Diversi artisti hanno scritto per il nostro catalogo come l’arte li abbia aiutati a gestire lo stress e il cambiamento radicale dello scorso anno. Per quelli che partecipano a Adaptation: Artist’s Respond to Change questo effetto calmante dell’arte sarà evidente e verrà condiviso.

Gli arazzi di Sara Brennan (Scozia) sono stati realizzati basandosi su fotografie di alberi, stessi alberi che l’artista ha visto alla guida due volte a settimana per sei anni, un viaggio che si è fermato durante il Lockdown. “Disegnare, tessere e guardare quegli alberi in un contesto diverso mi ha portato a fare un viaggio nuovo” dice. “Lo studio di questi alberi e le tracce del tempo hanno creato un nuovo ritmo”

Wlodzimierz Cygan (Polonia) dice che il maggior tempo libero della pandemia gli ha permesso di focalizzare la sua attenzione sul “lieve volto diverso di ogni giorno, il meno grigio”. Ha ritenuto che “rallentare il corso della vita, qualche volta anche eliminando delle attività quotidiane, aiuta a vivere ogni giorno separatamente e nel contesto degli altri giorni.
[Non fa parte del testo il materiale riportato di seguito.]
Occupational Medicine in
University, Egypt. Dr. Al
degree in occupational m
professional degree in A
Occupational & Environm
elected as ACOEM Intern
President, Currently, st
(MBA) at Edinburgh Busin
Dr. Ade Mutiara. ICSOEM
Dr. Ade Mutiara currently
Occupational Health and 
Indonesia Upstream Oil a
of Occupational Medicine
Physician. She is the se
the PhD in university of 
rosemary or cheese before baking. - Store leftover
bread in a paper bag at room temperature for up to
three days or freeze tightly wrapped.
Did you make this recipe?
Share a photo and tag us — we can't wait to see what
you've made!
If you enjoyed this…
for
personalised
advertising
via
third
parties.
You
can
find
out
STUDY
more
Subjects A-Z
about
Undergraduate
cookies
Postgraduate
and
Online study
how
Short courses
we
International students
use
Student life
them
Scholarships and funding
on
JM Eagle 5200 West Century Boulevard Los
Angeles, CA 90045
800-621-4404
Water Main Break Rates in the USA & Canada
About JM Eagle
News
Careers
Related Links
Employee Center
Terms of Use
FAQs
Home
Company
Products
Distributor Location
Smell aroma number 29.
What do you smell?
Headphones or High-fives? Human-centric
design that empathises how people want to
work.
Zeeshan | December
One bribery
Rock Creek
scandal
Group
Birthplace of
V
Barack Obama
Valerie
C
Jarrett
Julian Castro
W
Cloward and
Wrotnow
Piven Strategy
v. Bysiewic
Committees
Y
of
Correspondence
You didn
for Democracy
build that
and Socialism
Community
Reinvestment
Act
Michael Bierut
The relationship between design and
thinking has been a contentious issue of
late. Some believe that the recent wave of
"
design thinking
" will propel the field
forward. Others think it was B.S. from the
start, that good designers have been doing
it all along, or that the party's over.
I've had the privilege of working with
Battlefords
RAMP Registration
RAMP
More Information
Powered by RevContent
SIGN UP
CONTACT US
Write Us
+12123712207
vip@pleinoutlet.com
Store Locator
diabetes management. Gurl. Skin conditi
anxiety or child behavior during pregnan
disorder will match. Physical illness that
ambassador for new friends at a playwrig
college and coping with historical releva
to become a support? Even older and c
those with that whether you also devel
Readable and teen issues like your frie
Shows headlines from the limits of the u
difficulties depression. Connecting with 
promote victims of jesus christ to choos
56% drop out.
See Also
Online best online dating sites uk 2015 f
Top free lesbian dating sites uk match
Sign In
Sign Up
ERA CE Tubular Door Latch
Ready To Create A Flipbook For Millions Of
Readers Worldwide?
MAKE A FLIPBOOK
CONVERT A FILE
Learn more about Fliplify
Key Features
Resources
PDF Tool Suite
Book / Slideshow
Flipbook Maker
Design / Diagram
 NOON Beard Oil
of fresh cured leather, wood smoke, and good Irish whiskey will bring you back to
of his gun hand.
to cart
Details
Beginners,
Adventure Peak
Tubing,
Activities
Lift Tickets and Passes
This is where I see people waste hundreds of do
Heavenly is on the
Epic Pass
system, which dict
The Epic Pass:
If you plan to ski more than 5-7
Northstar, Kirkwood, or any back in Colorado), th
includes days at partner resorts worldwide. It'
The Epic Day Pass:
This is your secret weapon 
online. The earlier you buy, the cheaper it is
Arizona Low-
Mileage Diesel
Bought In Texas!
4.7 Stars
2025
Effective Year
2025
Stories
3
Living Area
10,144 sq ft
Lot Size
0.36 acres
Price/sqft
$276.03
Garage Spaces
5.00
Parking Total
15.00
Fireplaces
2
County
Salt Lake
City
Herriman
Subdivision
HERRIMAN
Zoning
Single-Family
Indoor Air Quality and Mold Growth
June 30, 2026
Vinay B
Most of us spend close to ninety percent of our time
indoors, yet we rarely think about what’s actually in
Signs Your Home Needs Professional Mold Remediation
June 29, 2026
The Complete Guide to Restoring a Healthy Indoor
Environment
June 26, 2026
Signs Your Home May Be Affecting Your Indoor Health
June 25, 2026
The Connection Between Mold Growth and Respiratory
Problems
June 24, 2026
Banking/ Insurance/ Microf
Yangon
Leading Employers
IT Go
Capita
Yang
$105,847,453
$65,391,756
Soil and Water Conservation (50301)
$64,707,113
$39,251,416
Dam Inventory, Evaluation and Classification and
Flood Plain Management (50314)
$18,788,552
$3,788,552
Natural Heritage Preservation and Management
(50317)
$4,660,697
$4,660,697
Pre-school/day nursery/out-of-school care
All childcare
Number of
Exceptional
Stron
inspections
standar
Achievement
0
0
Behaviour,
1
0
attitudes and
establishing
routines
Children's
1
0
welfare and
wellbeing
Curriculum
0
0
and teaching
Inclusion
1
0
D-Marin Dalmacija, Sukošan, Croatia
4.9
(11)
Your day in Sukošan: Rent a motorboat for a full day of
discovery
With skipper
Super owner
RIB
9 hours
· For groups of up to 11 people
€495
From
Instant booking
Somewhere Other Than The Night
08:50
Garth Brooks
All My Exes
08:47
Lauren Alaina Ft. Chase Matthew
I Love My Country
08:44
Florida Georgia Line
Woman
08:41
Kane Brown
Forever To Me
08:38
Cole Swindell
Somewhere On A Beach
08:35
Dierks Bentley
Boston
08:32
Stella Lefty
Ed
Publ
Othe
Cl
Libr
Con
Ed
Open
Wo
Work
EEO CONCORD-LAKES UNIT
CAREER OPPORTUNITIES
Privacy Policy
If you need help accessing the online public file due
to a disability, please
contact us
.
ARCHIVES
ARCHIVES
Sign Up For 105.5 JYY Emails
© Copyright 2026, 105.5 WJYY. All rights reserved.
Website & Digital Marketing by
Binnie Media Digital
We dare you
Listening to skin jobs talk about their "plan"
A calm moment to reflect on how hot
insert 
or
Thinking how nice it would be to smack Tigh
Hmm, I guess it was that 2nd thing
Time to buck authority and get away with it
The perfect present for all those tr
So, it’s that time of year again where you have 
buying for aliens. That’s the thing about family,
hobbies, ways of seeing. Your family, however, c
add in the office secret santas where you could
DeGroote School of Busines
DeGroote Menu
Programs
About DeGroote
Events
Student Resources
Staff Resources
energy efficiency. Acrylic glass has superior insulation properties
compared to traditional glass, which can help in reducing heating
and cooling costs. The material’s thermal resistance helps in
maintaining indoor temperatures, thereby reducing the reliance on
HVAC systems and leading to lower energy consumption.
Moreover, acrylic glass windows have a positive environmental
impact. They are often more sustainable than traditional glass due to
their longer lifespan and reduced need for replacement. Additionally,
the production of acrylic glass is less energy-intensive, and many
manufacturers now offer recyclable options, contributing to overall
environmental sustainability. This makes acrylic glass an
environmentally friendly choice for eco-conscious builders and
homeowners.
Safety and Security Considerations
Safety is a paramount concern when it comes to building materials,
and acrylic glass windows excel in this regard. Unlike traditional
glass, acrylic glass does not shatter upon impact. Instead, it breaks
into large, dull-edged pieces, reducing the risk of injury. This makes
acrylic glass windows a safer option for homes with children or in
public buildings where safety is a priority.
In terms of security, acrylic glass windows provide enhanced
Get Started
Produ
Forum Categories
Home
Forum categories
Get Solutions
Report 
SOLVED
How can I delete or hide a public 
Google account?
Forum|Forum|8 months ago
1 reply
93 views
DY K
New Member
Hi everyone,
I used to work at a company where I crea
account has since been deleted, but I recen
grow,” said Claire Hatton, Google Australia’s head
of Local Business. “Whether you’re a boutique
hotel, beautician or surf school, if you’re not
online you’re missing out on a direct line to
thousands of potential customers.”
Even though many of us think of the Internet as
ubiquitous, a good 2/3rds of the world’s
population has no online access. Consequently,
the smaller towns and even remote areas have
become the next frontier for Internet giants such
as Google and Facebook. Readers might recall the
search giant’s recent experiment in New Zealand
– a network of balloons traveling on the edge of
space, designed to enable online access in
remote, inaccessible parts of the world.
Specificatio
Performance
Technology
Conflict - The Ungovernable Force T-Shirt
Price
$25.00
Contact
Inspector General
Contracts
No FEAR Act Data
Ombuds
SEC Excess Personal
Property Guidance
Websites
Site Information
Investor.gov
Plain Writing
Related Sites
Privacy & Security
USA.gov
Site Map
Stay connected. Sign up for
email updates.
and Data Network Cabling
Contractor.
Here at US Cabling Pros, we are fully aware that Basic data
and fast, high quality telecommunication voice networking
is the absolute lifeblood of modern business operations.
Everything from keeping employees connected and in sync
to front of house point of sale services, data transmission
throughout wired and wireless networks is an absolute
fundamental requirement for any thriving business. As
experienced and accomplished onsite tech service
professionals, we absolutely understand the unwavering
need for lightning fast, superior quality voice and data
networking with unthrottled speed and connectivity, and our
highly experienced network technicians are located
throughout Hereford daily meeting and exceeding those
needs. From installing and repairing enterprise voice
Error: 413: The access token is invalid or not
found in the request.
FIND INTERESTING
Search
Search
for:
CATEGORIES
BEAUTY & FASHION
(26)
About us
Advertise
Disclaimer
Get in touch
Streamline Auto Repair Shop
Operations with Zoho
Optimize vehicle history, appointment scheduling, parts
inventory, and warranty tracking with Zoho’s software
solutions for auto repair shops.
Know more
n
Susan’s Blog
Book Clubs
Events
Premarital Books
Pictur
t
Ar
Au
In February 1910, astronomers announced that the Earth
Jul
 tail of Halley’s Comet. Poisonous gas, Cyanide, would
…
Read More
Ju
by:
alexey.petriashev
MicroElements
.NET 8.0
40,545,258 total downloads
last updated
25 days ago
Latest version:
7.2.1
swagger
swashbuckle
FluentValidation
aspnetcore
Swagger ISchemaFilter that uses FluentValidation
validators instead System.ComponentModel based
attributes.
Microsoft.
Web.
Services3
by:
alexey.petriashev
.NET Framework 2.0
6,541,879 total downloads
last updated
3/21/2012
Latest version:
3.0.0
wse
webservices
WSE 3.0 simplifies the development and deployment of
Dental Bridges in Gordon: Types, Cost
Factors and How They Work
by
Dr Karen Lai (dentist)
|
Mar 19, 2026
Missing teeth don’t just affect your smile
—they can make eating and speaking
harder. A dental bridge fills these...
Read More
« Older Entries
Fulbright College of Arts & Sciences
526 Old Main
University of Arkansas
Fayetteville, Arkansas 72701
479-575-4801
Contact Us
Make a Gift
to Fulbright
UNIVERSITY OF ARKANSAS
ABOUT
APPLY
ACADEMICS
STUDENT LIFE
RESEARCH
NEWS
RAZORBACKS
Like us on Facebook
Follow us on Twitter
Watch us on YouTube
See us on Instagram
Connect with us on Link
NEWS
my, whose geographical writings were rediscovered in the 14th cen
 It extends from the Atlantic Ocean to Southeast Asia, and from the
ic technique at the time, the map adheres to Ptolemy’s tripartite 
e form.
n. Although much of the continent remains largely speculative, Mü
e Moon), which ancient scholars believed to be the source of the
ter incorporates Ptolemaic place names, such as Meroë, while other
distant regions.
Il tempo sembra passare più lentamente, posso concentrarmi più a lungo” dice, “scavare in un problema forse finalmente risolvendone uno”.

La vita è cambiata in Germania, Irina Kolesnikova ce l’ha detto. “Prima della pandemia viaggiavamo molto, spesso per un breve periodo, qualche giorno o un weekend. Eravamo abituati a vedere la varietà del mondo, a visitare diverse città, andare ai musei, informarsi sull’arte contemporanea. Poi, improvvisamente la vita è stata messa in pausa, il nostro cerchio sociale si è ridotto all’ambiente immediatamente circostante.” In queste circostanze, Kolesnikova ha sentito il bisogno di immergersi a fondo dentro sé stessa per capire che direzione prendere. Ciò l’ha portata a una nuova serie di piccole opere Letters from Quarantine “concentrandosi sul lungo termine, il lavoro meditativo rende possibile sentire a pieno e apprezzare ogni prezioso momento” dice “per lavorare e godersi l’arte”

In Giappone, Hisako Sekijima pensava inizialmente di reagire bene ai problemi legati al virus. Presto si è accorta che lavorare più tempo a casa non significava lavorare meglio. Per scappare dallo stress e migliorare la sua concentrazione si è dovuta creare diverse abitudini lavorative. La sua soluzione era di separare intenzionalmente la fase preparatoria e la fase di modellamento della cesteria. “All’inizio mi concentravo esclusivamente sul processo preparatorio così da poter apprezzare gli intrecci ripetitivi che diventavano parte della mia quotidianità come fossero preghiere giornaliere. Ho trovato questo semplice lavoro calmante in un disagio sociale legato al Covid. Mesi dopo, collegavo i margini della treccia che avevo creato, per darle una forma. Ho scoperto che dividendo le fasi in due archi temporali diversi riuscivo a concentrarmi e ottenere un risultato soddisfacente,” dice, attraverso ciò che lei chiama “decisione sospesa.”

Marco, 1966, photo cr. Tom Grotta, copyright Zofia Butrymowicz (Poland)

Marco (detail), 1966, photo cr. Tom Grotta, copyright Zofia Butrymowicz (Poland)

Adaptation: Artist Respond to Change riflette su come l’arte abbia un grande potenziale trasformativo positivo, poiché è al tempo stesso motivazione, ispirazione e sfida, e mostra come la ricerca artistica sia il veicolo attraverso cui l’artista si spinge al di là del confine dell’ordinario, tramutando l’ostacolo in trampolino di lancio e opportunità, in un’ottica di resilienza trasformativa.